- GIVEN ENTRIES -

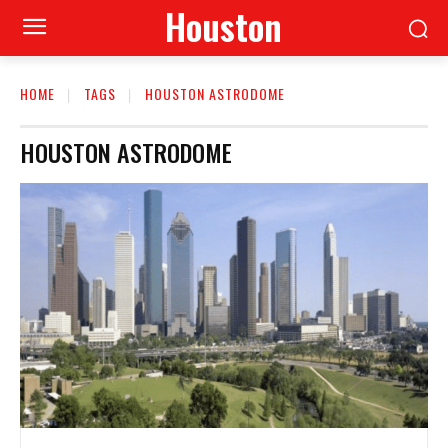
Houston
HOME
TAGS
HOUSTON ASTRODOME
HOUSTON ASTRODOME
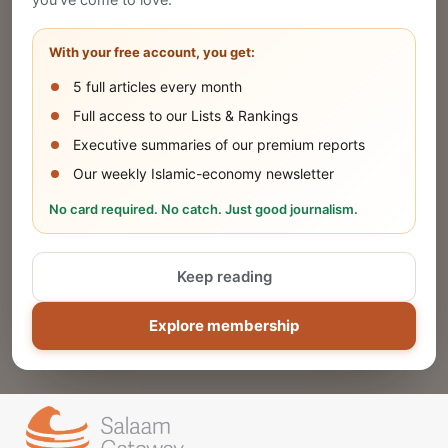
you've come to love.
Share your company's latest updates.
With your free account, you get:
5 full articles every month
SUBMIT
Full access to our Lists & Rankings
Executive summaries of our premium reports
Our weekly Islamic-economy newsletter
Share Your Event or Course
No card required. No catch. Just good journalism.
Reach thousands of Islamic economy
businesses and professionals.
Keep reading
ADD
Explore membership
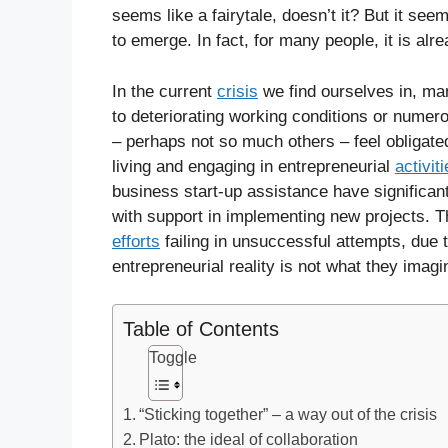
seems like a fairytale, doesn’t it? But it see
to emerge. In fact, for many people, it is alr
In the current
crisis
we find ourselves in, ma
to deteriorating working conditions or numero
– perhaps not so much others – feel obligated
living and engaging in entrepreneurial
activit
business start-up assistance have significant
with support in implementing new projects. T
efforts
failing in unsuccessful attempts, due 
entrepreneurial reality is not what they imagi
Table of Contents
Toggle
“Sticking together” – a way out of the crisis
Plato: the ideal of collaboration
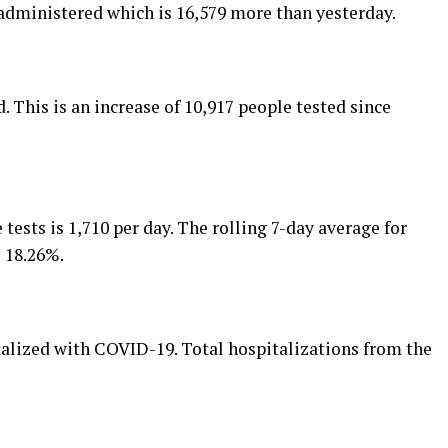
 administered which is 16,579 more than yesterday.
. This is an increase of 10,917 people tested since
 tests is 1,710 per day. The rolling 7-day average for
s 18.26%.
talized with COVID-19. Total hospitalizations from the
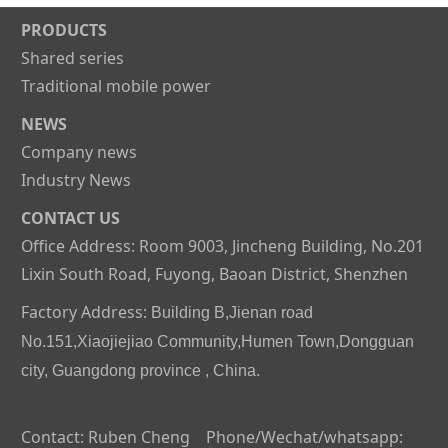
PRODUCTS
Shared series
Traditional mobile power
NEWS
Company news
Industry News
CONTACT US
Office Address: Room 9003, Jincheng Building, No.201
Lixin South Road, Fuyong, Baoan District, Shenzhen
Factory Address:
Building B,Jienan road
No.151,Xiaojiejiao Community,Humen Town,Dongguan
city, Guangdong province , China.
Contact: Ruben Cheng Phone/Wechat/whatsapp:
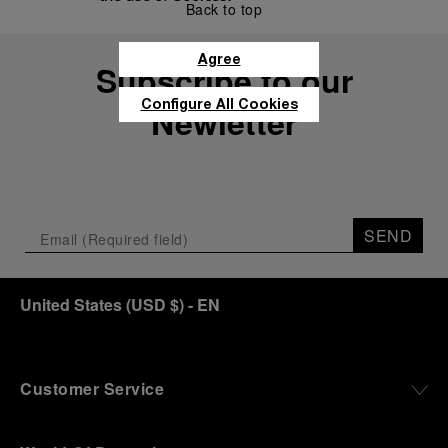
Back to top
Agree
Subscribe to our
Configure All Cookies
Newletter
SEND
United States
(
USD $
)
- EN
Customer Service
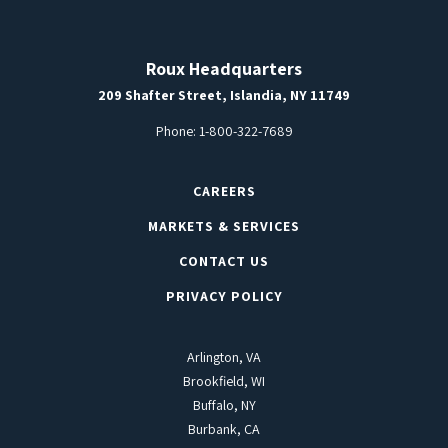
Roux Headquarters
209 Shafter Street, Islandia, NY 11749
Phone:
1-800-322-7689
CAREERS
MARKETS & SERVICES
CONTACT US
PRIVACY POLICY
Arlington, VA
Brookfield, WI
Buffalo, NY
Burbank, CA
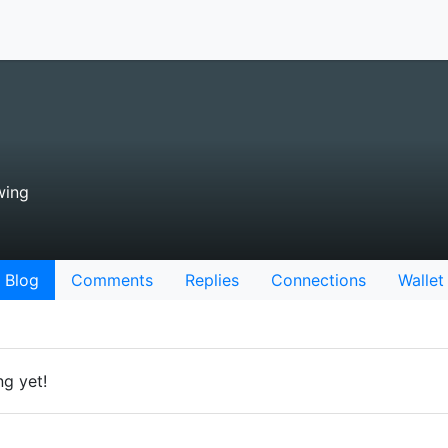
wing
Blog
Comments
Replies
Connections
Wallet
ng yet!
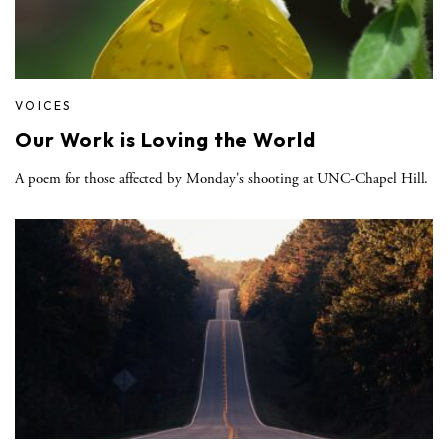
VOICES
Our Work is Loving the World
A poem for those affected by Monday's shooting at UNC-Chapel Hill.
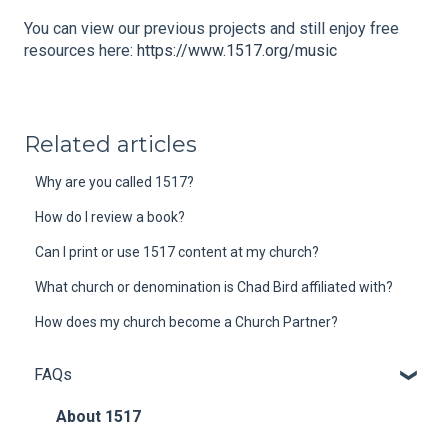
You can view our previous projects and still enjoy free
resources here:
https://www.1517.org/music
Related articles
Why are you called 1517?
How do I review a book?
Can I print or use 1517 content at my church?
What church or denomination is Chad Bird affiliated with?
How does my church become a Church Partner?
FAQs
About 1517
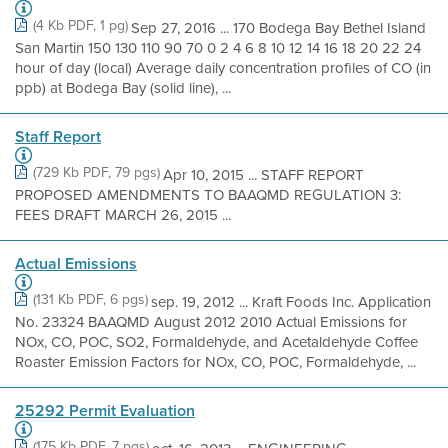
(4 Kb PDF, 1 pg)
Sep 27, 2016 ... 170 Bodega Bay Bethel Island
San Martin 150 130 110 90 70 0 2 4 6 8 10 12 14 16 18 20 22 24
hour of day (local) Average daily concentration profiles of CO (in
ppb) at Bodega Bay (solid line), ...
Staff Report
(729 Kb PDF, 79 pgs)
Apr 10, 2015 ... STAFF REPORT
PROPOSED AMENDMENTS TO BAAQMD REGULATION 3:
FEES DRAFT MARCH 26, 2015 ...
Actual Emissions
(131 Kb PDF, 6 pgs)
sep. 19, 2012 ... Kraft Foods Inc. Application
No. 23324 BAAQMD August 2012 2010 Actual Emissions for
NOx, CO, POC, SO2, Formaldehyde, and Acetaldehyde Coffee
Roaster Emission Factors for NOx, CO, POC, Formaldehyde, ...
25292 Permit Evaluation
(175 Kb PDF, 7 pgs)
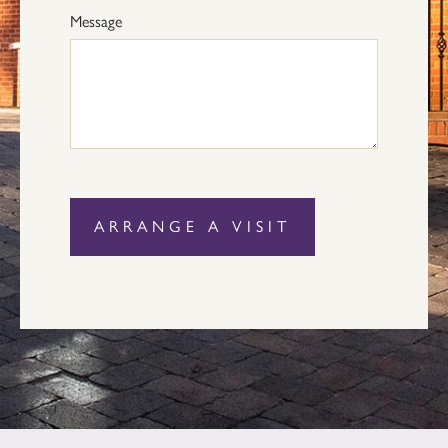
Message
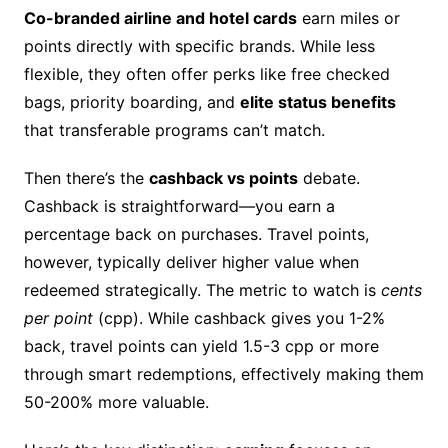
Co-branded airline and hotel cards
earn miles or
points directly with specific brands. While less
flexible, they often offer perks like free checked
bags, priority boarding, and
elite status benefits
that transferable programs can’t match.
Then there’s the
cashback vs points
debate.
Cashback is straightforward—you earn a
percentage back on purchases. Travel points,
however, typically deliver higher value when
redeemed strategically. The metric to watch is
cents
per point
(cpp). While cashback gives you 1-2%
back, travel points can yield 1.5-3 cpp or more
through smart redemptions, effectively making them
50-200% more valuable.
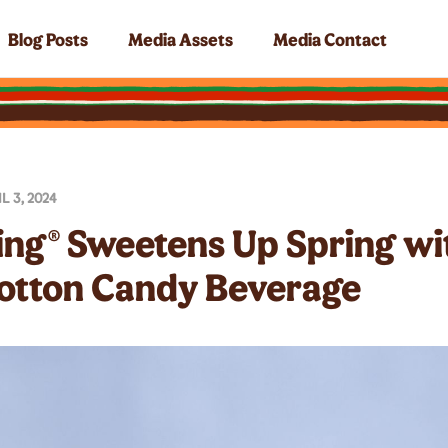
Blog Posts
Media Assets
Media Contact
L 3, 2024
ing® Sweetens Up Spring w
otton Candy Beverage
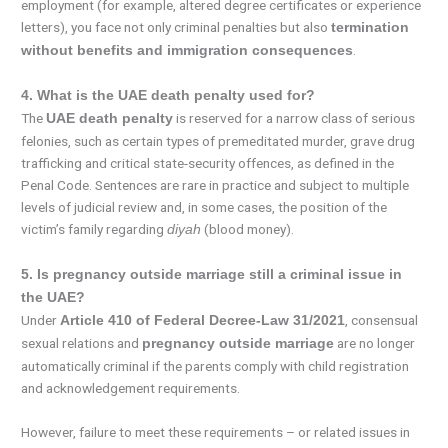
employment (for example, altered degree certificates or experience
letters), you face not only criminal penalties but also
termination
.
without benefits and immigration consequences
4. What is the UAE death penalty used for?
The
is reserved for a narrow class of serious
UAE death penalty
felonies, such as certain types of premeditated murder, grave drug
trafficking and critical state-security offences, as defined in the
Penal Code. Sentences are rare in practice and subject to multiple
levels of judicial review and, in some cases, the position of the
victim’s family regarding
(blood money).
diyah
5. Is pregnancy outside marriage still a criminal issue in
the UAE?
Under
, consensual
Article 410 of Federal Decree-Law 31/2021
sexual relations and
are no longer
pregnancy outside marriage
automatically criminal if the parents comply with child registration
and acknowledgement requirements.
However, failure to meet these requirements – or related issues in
--
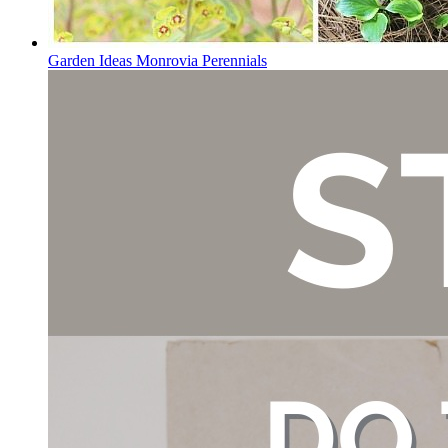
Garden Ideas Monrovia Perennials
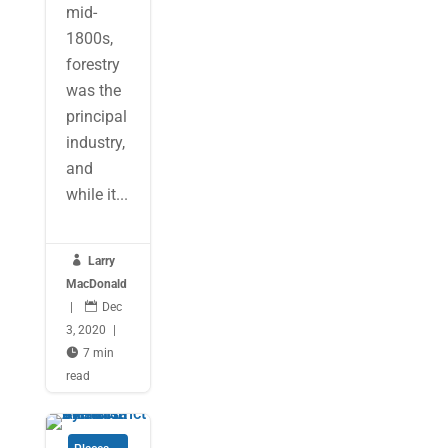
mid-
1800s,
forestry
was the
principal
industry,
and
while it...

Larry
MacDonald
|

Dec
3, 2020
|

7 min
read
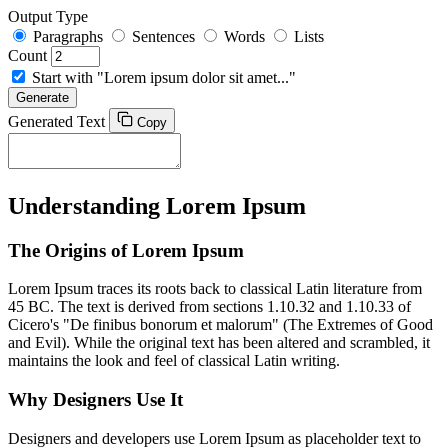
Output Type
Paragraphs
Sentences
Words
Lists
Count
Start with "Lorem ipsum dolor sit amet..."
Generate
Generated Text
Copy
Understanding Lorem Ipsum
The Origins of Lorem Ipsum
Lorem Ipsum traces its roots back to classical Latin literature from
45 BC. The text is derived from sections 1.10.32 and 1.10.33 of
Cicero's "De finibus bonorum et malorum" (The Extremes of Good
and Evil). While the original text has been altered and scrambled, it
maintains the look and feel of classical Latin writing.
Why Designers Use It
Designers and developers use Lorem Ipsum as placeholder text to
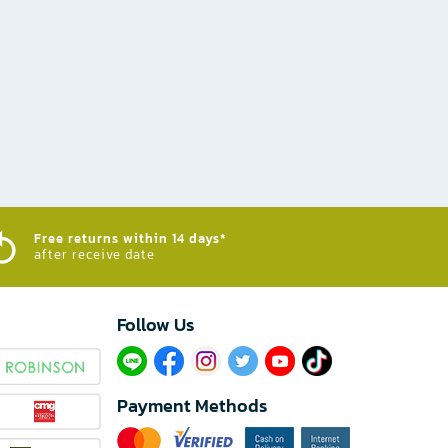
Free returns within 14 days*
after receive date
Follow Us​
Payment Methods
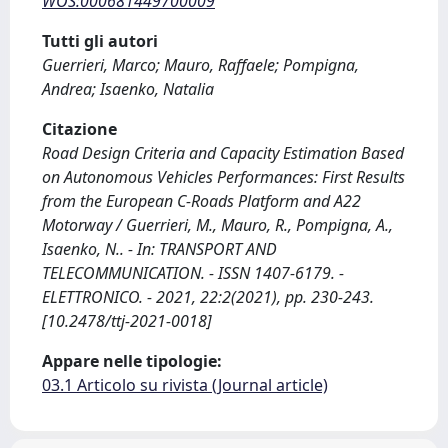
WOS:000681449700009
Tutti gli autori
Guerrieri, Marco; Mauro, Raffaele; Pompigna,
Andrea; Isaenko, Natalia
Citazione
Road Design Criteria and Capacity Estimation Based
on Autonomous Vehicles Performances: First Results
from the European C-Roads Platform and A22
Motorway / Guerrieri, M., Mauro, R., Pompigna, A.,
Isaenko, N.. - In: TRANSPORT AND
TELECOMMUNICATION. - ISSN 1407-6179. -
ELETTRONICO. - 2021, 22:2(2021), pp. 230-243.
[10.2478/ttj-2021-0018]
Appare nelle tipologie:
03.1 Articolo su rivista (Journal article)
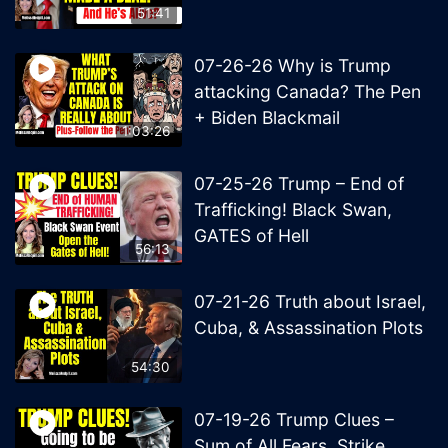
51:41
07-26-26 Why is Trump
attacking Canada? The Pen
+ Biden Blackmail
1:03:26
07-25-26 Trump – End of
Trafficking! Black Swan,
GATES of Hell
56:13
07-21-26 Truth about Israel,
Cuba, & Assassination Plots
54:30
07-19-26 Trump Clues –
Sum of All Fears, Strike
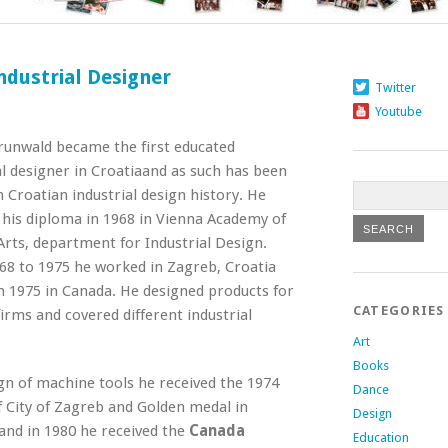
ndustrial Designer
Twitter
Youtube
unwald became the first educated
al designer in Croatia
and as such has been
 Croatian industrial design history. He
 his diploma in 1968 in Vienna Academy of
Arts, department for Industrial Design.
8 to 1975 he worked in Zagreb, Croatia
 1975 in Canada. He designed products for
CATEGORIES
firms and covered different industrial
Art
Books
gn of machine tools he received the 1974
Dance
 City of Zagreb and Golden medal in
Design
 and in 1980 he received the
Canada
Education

- TASK REQUIREMENTS -
Among the records above, only the lines between the line holding "are no longer" and the line holding "However, failure to", inclusive, are to be output, exactly as written.

- YOUR SOLUTION -
are no longer
pregnancy outside marriage
automatically criminal if the parents comply with child registration
and acknowledgement requirements.
However, failure to meet these requirements – or related issues in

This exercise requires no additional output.